» **Records from a data collection**
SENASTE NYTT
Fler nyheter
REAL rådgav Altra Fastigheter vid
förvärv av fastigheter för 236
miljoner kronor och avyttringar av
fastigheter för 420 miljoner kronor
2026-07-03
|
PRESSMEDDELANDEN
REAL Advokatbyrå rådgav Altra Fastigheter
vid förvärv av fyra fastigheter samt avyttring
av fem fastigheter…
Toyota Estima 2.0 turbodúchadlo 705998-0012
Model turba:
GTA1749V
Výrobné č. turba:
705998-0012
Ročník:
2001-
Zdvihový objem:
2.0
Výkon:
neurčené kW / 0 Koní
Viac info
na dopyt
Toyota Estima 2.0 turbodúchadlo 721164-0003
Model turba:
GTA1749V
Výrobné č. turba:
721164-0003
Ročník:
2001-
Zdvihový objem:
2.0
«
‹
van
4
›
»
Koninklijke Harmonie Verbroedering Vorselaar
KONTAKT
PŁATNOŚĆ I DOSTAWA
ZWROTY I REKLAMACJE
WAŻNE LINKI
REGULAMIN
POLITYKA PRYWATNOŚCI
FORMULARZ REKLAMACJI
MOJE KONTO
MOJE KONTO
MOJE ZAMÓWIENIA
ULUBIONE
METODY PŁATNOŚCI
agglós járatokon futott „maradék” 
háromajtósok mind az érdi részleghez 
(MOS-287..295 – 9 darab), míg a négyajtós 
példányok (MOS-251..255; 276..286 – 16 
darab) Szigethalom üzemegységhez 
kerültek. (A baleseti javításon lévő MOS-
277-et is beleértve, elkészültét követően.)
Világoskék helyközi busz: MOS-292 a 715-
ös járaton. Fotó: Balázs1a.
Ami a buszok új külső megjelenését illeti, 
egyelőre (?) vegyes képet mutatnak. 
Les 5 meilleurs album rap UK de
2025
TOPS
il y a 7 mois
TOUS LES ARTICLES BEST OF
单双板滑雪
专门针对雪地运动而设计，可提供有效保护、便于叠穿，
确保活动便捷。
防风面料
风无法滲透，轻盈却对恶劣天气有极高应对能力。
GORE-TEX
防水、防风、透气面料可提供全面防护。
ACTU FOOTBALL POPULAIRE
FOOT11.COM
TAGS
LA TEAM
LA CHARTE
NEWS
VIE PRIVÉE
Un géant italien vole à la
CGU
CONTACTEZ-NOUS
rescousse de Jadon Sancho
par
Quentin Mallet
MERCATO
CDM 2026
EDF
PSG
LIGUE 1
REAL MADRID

» **To do**
Using the data above, tally each line in which "REAL" appears and give the number with no other words.

» **Response to this task**
3